Il Governo, totalmente consapevole che l’accesso semplificato al lavoro agile fosse una misura temporanea, si sta preparando per tornare delle regole ordinarie, tenendo conto anche del “Protocollo Nazionale sul Lavoro Agile nel settore privato” del 7 dicembre scorso, che il Ministero del lavoro ha sottoscritto con le parti sociali.

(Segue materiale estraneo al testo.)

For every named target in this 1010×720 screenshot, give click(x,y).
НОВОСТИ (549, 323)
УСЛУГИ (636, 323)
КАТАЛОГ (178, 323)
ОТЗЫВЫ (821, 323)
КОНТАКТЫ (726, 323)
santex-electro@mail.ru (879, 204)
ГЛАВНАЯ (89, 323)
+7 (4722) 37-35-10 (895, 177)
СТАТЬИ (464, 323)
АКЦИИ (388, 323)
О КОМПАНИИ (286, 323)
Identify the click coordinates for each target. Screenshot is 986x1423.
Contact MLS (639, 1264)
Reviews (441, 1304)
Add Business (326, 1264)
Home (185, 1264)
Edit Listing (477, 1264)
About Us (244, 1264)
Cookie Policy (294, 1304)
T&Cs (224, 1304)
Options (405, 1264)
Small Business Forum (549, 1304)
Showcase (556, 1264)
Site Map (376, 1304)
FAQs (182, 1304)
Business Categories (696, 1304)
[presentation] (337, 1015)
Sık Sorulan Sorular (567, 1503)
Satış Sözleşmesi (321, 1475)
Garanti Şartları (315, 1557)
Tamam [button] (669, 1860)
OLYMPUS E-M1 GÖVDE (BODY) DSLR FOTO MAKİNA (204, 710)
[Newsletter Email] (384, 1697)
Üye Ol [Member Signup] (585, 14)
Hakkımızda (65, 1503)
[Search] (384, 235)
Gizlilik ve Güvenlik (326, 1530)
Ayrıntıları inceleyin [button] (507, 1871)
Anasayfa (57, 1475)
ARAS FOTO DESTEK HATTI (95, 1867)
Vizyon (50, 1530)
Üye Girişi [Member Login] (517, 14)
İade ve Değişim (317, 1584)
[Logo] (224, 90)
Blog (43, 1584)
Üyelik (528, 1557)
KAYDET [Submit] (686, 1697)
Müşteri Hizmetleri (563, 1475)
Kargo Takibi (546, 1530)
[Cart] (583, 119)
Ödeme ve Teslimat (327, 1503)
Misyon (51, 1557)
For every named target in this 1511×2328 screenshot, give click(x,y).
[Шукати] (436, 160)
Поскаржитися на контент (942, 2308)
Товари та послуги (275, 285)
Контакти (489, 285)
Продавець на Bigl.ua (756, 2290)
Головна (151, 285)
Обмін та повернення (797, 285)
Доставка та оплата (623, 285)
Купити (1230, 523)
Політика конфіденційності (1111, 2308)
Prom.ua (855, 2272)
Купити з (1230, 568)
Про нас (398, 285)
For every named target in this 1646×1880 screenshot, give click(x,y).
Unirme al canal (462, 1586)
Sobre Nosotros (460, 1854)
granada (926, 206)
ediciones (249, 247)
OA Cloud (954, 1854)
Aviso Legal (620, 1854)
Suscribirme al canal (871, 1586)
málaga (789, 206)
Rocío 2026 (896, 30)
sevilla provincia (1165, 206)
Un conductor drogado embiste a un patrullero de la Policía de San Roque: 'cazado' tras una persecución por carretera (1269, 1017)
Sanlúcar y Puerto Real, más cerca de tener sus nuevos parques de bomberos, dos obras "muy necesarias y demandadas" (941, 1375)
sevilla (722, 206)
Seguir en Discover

Ad ispirare il documento c’è la constatazione che “il lavoro agile, il cosiddetto Smart Working, è cresciuto molto durante la pandemia, ma al di là dell’emergenza sarà una modalità che caratterizzerà il lavoro in futuro”. Il Protocollo, quindi, fissa il quadro di riferimento per la definizione dello svolgimento del lavoro in Smart Working, individuando le linee di indirizzo per la contrattazione collettiva nazionale, aziendale e territoriale, nel rispetto della disciplina normativa di cui alla Legge 22 maggio 2017, n. 81 e degli accordi collettivi in essere, tutto ciò affidando alla contrattazione collettiva quanto necessario all’attuazione nei diversi e specifici contesti produttivi.